My grandfather was already in his golden years. I met him only a few times, because Dunajska Streda, to which Nyarasd belonged, was taken over by Hungary during the war . My grandfather, like his children, was completely modern, including his observance of religious customs. The family observed mainly the holidays. During holidays they would visit the synagogue on Dunajska Streda. My grandfather didn't survive the war.
Uncle Alexander worked as the superintendent of a sugar refinery in Dioszeg, now called Sladkovicovo [the town's Hungarian name of Dioszeg was changed to Sladkovicovo in 1938. Since 1989 two names have been used for this small town: Sladkovicovo in Slovak, and the Hungarian Dioszeg - Editor's note]. They had one son, Herbert. During World War II, Herbert did munkaszolgálat  in Budapest, and later hid out on the grounds of the sugar refinery, where he survived the Holocaust. He died much later, in Bratislava. Uncle Alexander died before the deportations, in 1942, of natural causes.
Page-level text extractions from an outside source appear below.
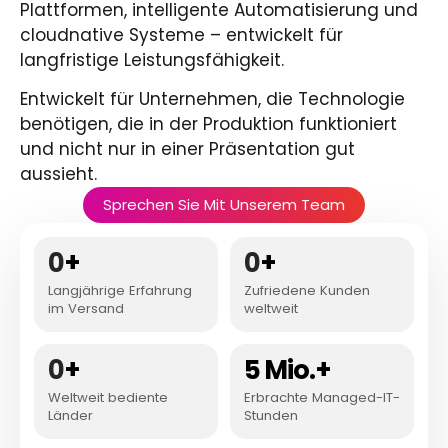
Plattformen, intelligente Automatisierung und
cloudnative Systeme – entwickelt für
langfristige Leistungsfähigkeit.
Entwickelt für Unternehmen, die Technologie
benötigen, die in der Produktion funktioniert
und nicht nur in einer Präsentation gut
aussieht.
Sprechen Sie Mit Unserem Team
0
+
0
+
Langjährige Erfahrung
Zufriedene Kunden
im Versand
weltweit
0
+
5 Mio.+
Weltweit bediente
Erbrachte Managed-IT-
Länder
Stunden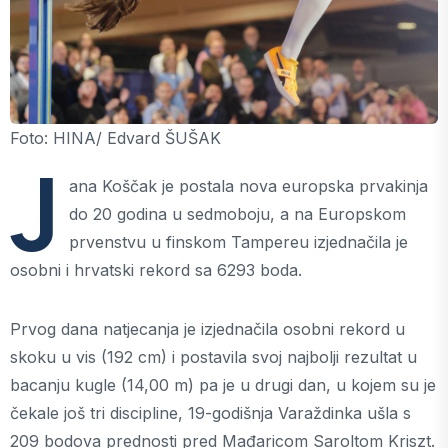
Foto: HINA/ Edvard ŠUŠAK
J
ana Koščak je postala nova europska prvakinja
do 20 godina u sedmoboju, a na Europskom
prvenstvu u finskom Tampereu izjednačila je
osobni i hrvatski rekord sa 6293 boda.
Prvog dana natjecanja je izjednačila osobni rekord u
skoku u vis (192 cm) i postavila svoj najbolji rezultat u
bacanju kugle (14,00 m) pa je u drugi dan, u kojem su je
čekale još tri discipline, 19-godišnja Varaždinka ušla s
209 bodova prednosti pred Mađaricom Saroltom Kriszt.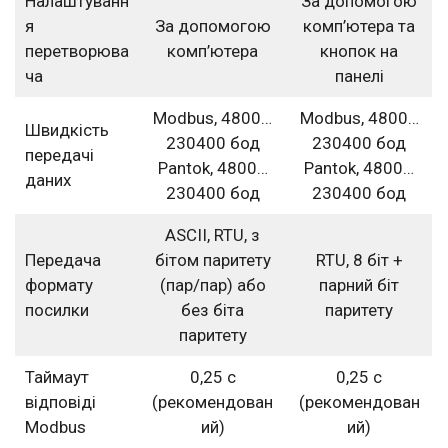
Налаштуванн
За допомогою
я
За допомогою
комп’ютера та
перетворюва
комп’ютера
кнопок на
ча
панелі
Modbus, 4800…
Modbus, 4800…
Швидкість
230400 бод
230400 бод
передачі
Pantok, 4800…
Pantok, 4800…
даних
230400 бод
230400 бод
ASCII, RTU, з
Передача
бітом паритету
RTU, 8 біт +
формату
(пар/пар) або
парний біт
посилки
без біта
паритету
паритету
Таймаут
0,25 с
0,25 с
відповіді
(рекомендован
(рекомендован
Modbus
ий)
ий)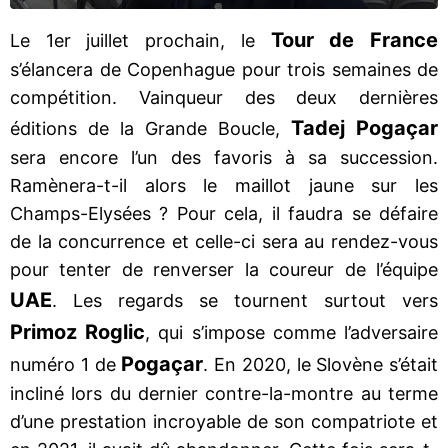
Tour de France
Le 1er juillet prochain, le
s’élancera de Copenhague pour trois semaines de
compétition. Vainqueur des deux dernières
Tadej Pogaçar
éditions de la Grande Boucle,
sera encore l’un des favoris à sa succession.
Ramènera-t-il alors le maillot jaune sur les
Champs-Elysées ? Pour cela, il faudra se défaire
de la concurrence et celle-ci sera au rendez-vous
pour tenter de renverser la coureur de l’équipe
UAE
. Les regards se tournent surtout vers
Primoz Roglic
, qui s’impose comme l’adversaire
Pogaçar
numéro 1 de
. En 2020, le Slovène s’était
incliné lors du dernier contre-la-montre au terme
d’une prestation incroyable de son compatriote et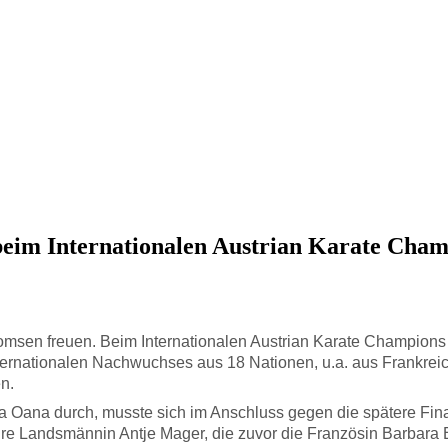
beim Internationalen Austrian Karate Cha
omsen freuen. Beim Internationalen Austrian Karate Champions Cu
ernationalen Nachwuchses aus 18 Nationen, u.a. aus Frankreich
en.
ila Oana durch, musste sich im Anschluss gegen die spätere Fina
ihre Landsmännin Antje Mager, die zuvor die Französin Barbara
We didn't visit Uncle Alexander often, because Dioszeg was a part of Hungary . I actually remember only one visit. My uncle was the superintendent of a sugar refinery that belonged to the Kuffner family. There was a set of railway tracks that led into the sugar refinery, on which they transported sugar beets, and we arrived on those tracks when we came to see my uncle.